Philadelphia rail advocate George W. Smith described the Mill Creek railroad in 1832, as quickly and cheaply built without direction of an engineer and in the infancy of railroads. Eventually it had nine lateral branches totaling five miles. It carried 30,300 tons of coal, in 1831, for an average haul of three miles.

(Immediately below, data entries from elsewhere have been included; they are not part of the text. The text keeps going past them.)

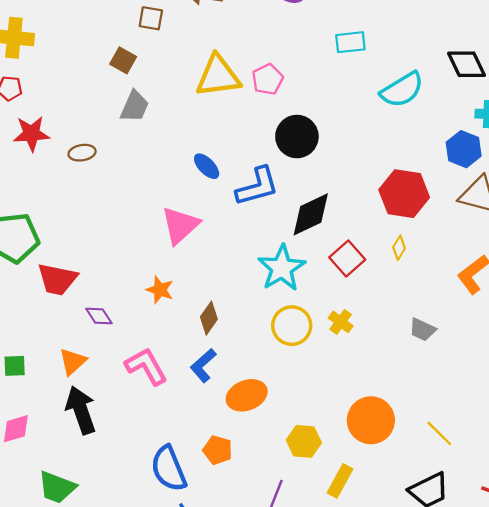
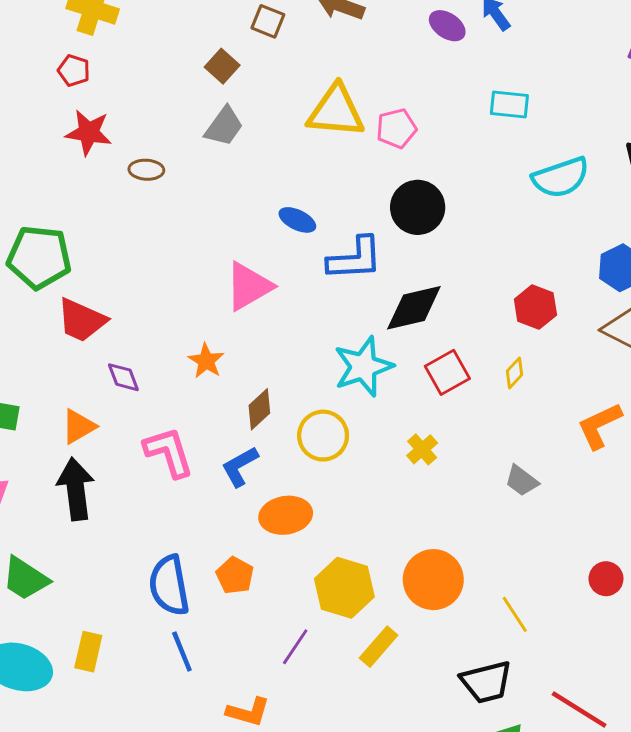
blue ellipse: (207, 166) -> (297, 220), turned -32
red hexagon: (404, 194) -> (535, 307), size x0.7
yellow circle: (292, 326) -> (323, 436), moved
yellow hexagon: (304, 441) -> (344, 588), size x1.4

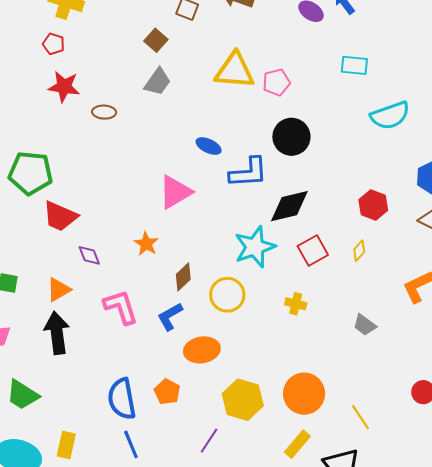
yellow cross: (422, 449) -> (296, 304), turned -35
yellow rectangle: (379, 647) -> (297, 444), moved

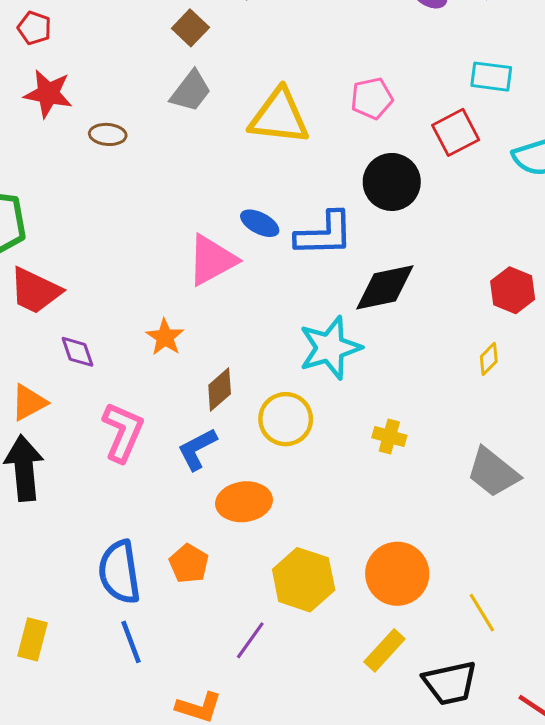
yellow triangle: (235, 71) -> (279, 117), moved
blue ellipse: (209, 146) -> (260, 223), moved
red square: (313, 251) -> (456, 132), moved
pink L-shape: (121, 307) -> (123, 432), turned 39
gray trapezoid: (365, 325) -> (493, 472), size x1.5

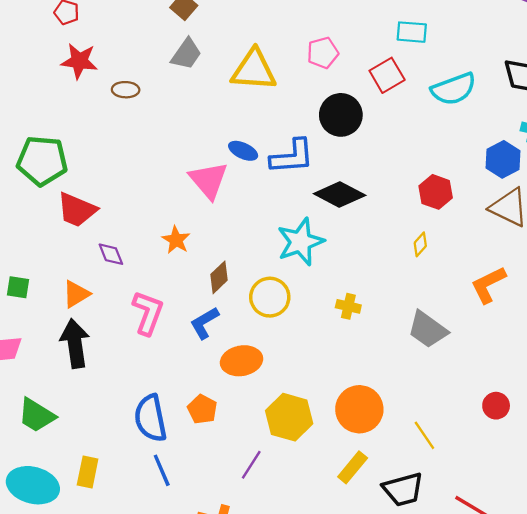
pink triangle: (212, 260) -> (208, 180), turned -39
black diamond: (385, 287) -> (340, 194), turned 42

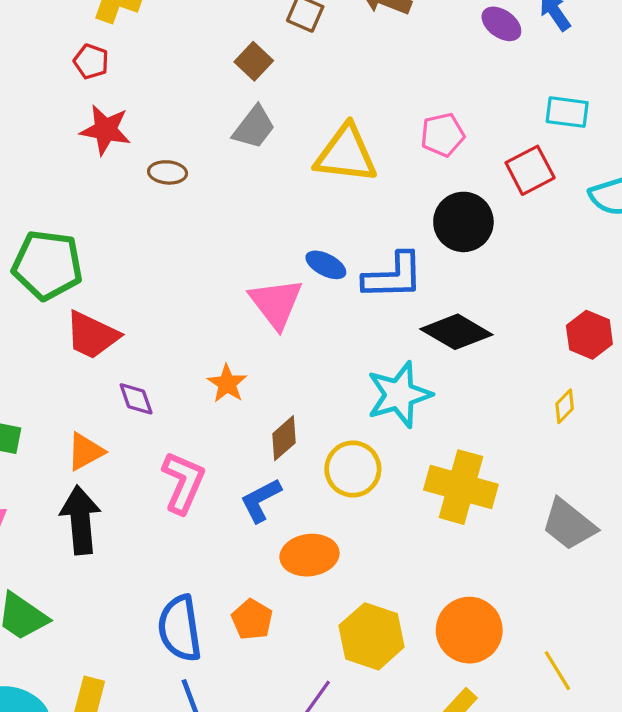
yellow cross: (348, 306) -> (461, 487), size x2.0

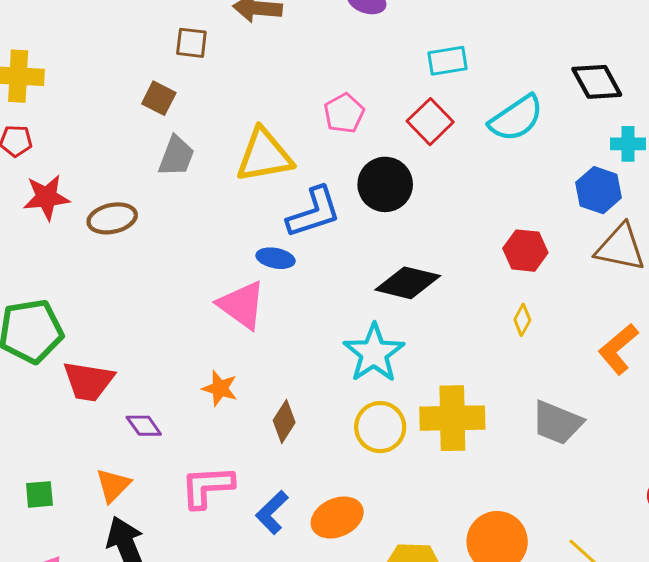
brown ellipse: (168, 172) -> (112, 218), size x1.4
blue L-shape: (393, 276) -> (314, 212), moved
yellow circle: (353, 469) -> (380, 427), moved
pink L-shape: (183, 482) -> (207, 487), turned -100
blue L-shape: (261, 500) -> (272, 512), moved

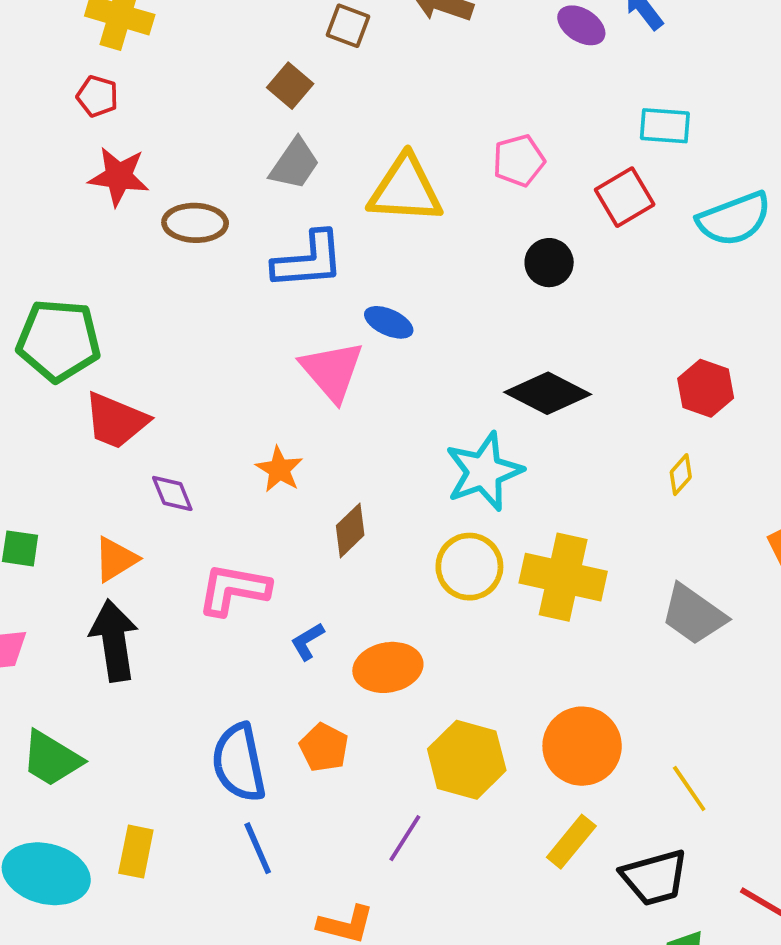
black circle: (385, 184) -> (549, 263), size x0.7
blue L-shape: (314, 212) -> (308, 260), moved
blue L-shape: (272, 512) -> (307, 641), size x0.7

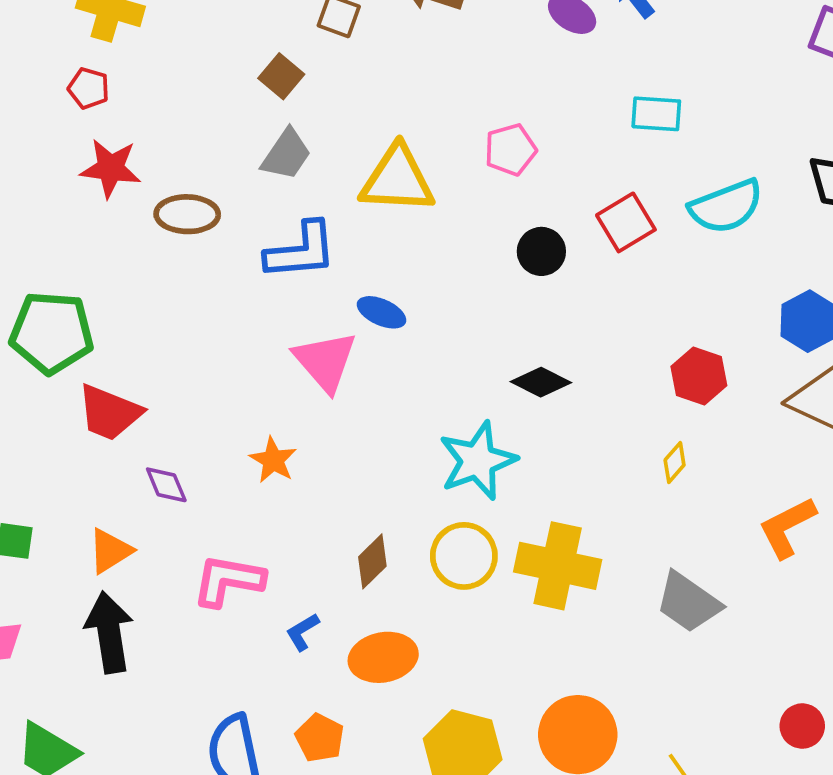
red square: (625, 197) -> (626, 222), moved
black diamond: (548, 393) -> (541, 382), size x0.7
brown diamond: (350, 530) -> (372, 561), moved

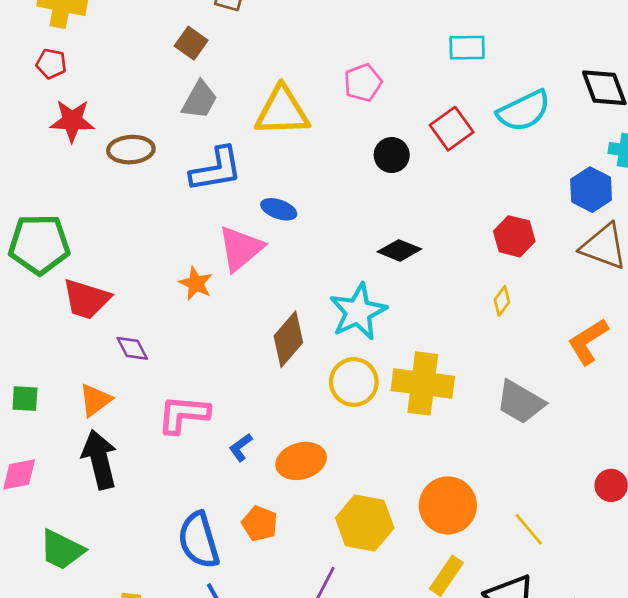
pink triangle: (325, 361) -> (241, 249), turned 36
orange star: (273, 460) -> (196, 283), moved
brown diamond: (372, 561) -> (288, 339), moved, size x1.4

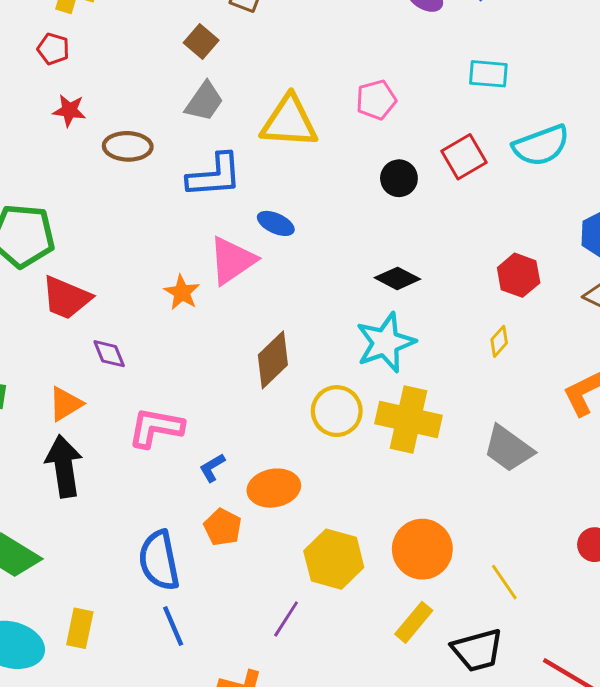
red star: (72, 121) -> (69, 110), size x0.7
cyan star: (358, 312) -> (385, 343), moved
orange pentagon: (260, 524) -> (223, 527), moved

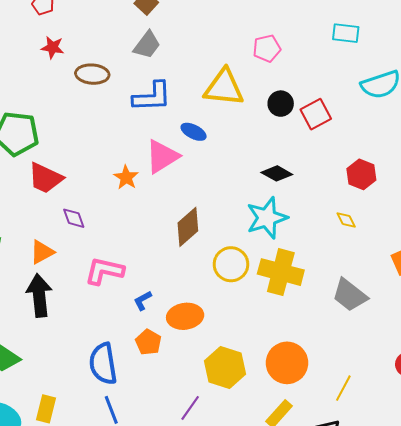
yellow triangle: (289, 122) -> (224, 88), moved
red square: (464, 157) -> (316, 114), moved
yellow diamond: (499, 341) -> (346, 220), turned -70
yellow line: (504, 582) -> (343, 388), turned 60

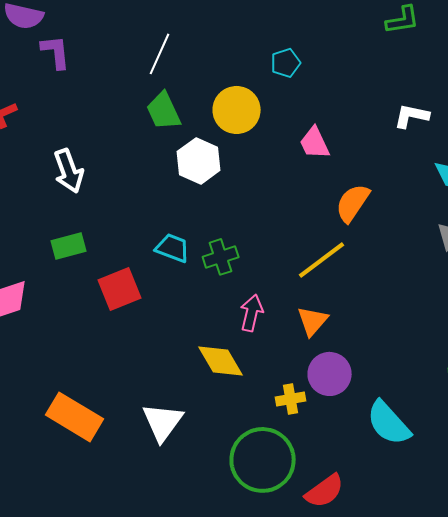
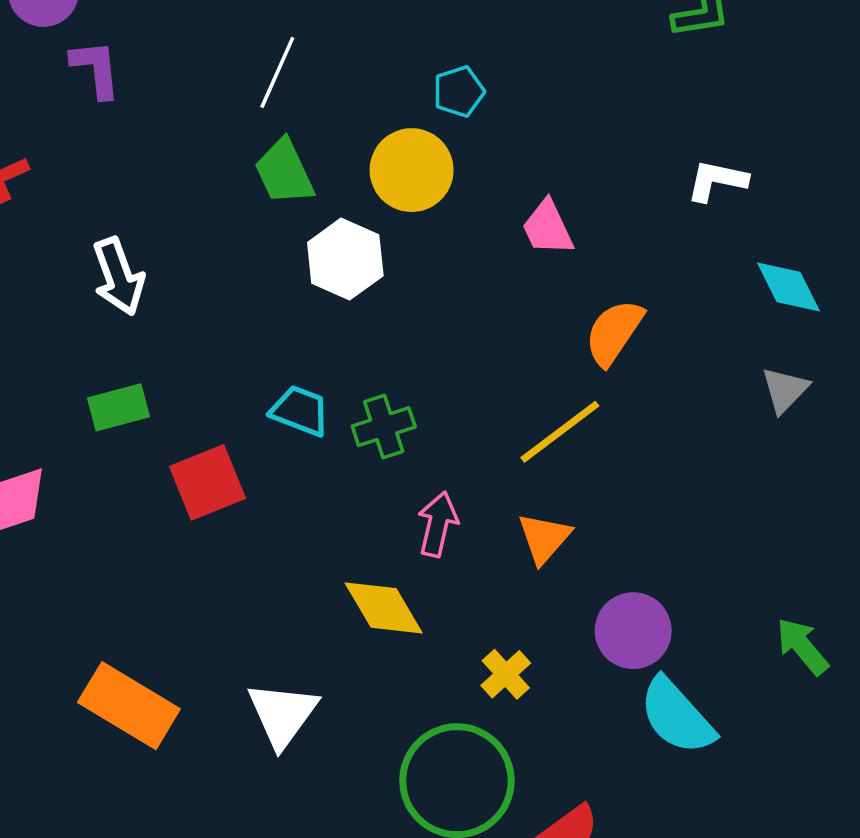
cyan pentagon: (286, 63) -> (459, 92), moved
purple circle: (330, 374) -> (633, 631), moved
yellow cross: (291, 399) -> (506, 674), turned -32

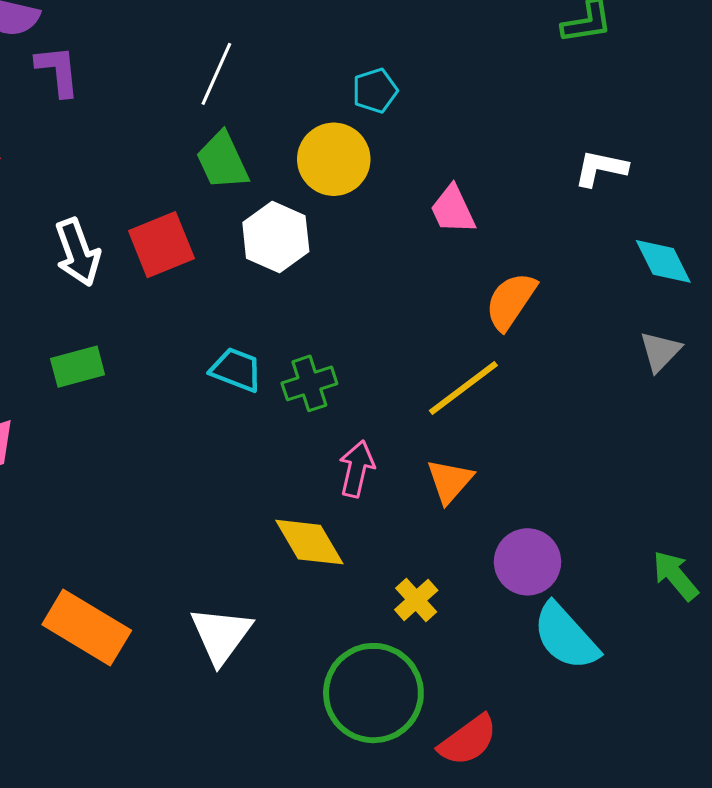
red square: (207, 482) -> (161, 245), moved

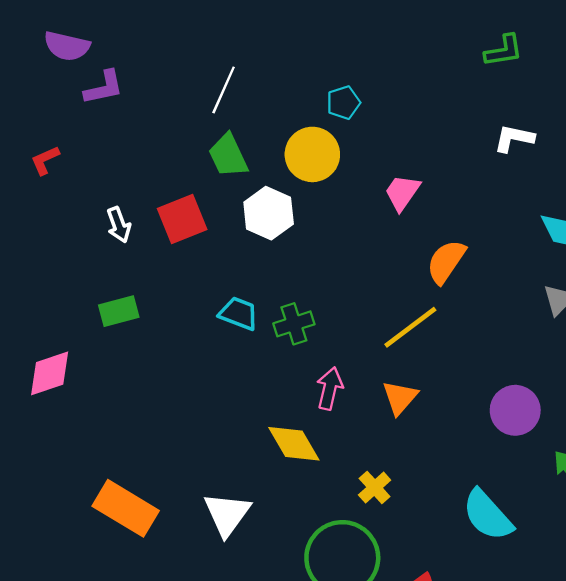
purple L-shape: (58, 71) -> (104, 88), turned 84
white L-shape: (601, 168) -> (514, 138), moved
pink trapezoid: (453, 210) -> (402, 192), turned 60
white arrow: (78, 252) -> (119, 225), size x0.7
purple circle: (527, 562) -> (515, 410), moved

Horse power and the 40-inch gauge prevailed on the Mill Creek until 1844 when a link with the Philadelphia and Reading Railroad (P&R) brought implementation of iron T-rails and standard gauge. The P&R had constructed a 2.5 mile railroad to Port Carbon to connect with its terminal at Mount Carbon, Pennsylvania and offering mine operators alternative railroad transportation for mined coal. In 1849, the Mill Creek R. R. distribution to the Schuylkill Canal and the P&R was over 100,000 tons of coal to the canal and 140,000 tons to the railroad. An 1857 charter supplement authorized the Mill Creek R. R. to build branches to the Mahanoy Valley in the Second Coal Region, but an unassociated corporation, the Mahanoy & Broad Mountain Railroad, instead built that line, which was leased and operated by the P&R. This expansion allowed coal from the Mahanoy Valley collieries to be transported south through St. Clair, Pennsylvania to the markets.